Coincidentally, Citi's Andrew Hollenhorst and Veronica Clark also expect the Federal Reserve to cut interest rates drastically. These economists said that it was wrong for Wall Street to cut interest rates this year and hastily make these judgments because the Federal Reserve is still worried that the unexpectedly strong momentum of economic growth may come to a standstill. They both insist that interest rates will be cut by 25 basis points five times this year, and that Fed policymakers will not let go of signs of slowing inflation or economic weakness.

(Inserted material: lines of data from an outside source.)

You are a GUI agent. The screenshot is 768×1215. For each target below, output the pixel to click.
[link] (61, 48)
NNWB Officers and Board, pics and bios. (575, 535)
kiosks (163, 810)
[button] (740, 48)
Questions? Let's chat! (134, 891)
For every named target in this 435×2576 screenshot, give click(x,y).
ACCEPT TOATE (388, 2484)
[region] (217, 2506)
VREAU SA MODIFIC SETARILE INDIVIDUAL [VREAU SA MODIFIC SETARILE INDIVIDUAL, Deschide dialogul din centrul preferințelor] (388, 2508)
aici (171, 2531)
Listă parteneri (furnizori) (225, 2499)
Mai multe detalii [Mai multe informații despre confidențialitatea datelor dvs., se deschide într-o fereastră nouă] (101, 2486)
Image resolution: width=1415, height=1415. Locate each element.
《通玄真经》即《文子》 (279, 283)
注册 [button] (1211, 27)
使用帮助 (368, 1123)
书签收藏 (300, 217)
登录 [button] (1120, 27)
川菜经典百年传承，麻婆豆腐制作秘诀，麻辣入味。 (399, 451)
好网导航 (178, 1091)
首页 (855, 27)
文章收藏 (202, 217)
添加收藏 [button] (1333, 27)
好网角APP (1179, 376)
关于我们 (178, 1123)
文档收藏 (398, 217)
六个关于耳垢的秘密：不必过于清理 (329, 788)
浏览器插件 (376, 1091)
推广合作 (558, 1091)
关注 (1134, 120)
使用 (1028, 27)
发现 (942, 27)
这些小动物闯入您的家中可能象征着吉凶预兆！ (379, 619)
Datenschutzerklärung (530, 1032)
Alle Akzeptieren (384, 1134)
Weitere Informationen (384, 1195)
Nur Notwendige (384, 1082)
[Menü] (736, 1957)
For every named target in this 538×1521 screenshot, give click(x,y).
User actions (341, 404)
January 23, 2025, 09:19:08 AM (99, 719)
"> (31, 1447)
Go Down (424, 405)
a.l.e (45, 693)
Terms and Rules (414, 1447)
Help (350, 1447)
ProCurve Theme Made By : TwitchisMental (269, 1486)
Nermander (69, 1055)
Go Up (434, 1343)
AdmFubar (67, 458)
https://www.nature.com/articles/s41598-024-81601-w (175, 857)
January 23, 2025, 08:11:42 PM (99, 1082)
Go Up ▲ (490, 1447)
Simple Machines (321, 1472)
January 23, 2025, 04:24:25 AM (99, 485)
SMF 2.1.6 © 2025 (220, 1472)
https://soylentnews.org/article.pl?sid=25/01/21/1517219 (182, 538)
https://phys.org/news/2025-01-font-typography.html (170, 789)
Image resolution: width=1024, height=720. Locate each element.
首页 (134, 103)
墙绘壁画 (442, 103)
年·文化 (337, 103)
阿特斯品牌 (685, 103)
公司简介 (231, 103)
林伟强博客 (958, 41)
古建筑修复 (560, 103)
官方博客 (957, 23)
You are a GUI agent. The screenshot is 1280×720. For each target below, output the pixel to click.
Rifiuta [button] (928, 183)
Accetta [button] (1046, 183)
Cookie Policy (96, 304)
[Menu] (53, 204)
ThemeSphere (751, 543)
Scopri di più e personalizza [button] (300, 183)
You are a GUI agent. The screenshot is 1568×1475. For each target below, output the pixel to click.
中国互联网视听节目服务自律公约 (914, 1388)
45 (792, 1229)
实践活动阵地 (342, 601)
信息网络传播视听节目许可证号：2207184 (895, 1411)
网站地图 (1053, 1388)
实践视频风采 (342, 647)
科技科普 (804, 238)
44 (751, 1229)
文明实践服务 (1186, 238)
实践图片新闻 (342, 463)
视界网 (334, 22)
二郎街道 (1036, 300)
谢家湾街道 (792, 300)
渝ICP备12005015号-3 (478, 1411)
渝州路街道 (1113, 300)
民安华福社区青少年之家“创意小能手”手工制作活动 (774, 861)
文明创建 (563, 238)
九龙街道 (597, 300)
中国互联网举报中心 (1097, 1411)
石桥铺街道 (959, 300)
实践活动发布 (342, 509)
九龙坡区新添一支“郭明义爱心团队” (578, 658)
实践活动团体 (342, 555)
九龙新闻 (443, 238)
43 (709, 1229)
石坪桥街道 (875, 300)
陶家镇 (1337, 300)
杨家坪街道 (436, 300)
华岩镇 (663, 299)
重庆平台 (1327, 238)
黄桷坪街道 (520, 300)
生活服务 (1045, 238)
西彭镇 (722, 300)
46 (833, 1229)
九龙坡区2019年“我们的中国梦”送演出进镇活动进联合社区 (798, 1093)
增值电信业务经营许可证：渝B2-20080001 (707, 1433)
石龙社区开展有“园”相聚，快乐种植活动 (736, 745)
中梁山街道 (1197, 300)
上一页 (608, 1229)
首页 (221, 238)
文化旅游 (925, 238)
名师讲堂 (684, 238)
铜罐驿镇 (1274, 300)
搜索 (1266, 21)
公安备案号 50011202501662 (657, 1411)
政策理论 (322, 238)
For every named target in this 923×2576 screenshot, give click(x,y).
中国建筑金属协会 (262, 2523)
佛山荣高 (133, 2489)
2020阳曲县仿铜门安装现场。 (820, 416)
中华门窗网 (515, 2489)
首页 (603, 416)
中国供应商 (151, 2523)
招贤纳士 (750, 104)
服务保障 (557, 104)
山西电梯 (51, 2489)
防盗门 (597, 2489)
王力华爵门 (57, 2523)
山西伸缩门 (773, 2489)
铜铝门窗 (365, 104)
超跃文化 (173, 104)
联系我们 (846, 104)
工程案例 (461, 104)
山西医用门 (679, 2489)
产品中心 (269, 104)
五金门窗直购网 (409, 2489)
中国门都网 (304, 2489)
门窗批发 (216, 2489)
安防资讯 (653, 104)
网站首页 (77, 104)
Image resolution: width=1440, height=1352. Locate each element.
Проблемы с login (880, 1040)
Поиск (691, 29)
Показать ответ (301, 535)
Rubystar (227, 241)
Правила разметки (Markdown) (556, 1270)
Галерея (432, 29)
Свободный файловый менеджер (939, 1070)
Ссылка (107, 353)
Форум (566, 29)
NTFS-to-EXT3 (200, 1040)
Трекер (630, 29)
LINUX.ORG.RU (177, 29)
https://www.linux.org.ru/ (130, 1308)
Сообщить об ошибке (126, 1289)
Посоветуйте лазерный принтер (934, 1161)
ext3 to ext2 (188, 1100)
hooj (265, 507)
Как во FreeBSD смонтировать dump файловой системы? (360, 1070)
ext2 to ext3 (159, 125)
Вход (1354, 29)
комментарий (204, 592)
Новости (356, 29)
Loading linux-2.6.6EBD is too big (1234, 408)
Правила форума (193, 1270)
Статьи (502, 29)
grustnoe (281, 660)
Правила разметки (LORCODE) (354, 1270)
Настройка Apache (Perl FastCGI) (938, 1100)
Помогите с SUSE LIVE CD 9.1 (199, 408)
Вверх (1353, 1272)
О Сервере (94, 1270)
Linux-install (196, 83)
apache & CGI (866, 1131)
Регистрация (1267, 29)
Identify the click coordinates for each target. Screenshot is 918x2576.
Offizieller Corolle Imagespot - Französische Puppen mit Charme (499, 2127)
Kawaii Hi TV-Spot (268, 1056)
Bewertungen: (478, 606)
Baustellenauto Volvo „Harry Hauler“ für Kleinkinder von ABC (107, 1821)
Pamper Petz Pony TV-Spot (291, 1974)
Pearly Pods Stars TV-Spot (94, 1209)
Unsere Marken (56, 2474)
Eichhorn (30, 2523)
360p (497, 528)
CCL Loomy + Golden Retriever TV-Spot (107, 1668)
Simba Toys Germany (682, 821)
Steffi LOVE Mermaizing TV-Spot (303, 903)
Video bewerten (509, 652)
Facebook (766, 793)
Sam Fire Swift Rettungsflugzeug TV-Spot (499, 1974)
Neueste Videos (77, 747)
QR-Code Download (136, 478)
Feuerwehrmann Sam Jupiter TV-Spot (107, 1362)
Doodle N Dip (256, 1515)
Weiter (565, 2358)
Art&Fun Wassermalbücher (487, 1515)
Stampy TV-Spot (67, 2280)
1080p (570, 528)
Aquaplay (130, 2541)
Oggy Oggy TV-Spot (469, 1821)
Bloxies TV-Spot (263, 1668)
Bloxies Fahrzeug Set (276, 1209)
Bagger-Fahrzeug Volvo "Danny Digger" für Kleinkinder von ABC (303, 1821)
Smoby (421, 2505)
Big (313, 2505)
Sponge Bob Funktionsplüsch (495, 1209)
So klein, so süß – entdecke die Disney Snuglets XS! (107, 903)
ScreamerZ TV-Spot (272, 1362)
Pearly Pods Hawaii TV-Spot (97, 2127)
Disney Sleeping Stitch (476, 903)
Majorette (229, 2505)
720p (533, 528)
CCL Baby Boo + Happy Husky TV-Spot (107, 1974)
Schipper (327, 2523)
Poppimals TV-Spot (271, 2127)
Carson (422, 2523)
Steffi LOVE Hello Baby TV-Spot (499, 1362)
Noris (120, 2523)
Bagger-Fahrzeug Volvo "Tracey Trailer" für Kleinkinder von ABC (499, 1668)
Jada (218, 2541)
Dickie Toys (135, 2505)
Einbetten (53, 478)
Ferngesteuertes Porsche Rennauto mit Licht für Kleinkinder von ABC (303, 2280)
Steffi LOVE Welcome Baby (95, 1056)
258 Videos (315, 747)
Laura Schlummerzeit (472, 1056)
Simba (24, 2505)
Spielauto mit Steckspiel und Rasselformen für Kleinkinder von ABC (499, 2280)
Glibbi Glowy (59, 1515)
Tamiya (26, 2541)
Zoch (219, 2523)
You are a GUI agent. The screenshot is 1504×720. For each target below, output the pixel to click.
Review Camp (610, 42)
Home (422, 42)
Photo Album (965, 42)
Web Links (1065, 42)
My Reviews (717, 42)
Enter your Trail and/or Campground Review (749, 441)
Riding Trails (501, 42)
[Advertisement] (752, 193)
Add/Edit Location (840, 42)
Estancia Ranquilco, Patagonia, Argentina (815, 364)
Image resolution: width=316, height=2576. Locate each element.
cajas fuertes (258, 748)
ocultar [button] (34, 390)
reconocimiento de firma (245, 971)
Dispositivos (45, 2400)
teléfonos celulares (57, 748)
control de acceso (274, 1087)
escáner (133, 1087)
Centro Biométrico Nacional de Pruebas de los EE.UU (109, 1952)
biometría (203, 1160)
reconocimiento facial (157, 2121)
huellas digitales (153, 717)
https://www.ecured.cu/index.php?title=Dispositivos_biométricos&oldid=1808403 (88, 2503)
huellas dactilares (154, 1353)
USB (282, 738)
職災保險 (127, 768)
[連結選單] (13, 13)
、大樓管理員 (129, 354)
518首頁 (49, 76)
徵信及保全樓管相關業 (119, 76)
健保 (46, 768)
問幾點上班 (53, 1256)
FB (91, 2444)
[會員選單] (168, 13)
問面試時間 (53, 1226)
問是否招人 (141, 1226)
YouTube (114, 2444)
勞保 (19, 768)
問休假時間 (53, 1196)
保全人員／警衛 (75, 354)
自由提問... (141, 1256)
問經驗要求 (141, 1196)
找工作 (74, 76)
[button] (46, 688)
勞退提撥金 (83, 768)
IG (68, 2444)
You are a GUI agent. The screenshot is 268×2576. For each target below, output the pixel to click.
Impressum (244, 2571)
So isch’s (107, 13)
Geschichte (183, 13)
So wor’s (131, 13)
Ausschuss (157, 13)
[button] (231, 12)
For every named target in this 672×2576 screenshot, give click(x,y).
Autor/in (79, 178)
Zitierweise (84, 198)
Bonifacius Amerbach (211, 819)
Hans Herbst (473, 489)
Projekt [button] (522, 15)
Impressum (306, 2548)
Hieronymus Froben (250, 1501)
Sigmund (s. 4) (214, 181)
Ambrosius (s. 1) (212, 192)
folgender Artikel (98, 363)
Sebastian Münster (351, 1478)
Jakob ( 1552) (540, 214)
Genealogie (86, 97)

In an interview, Hollenhorst said that it has always included sticky inflation expectations in this year's forecasts, adding, “Our thoughts on the US economic trajectory in 2024 are very different from other forecasters. We think the Fed's reaction will be much more dovish than what the market expects.”

However, it is worth noting that Federal Reserve Chairman Powell said in his latest speech on Tuesday: “The recent data clearly did not give us more confidence. On the contrary, these data suggest that it may take longer than expected to gain this confidence. If the inflation rate continues to rise above the Fed's 2% target, the Fed is likely to keep interest rates at current levels for a longer period of time.”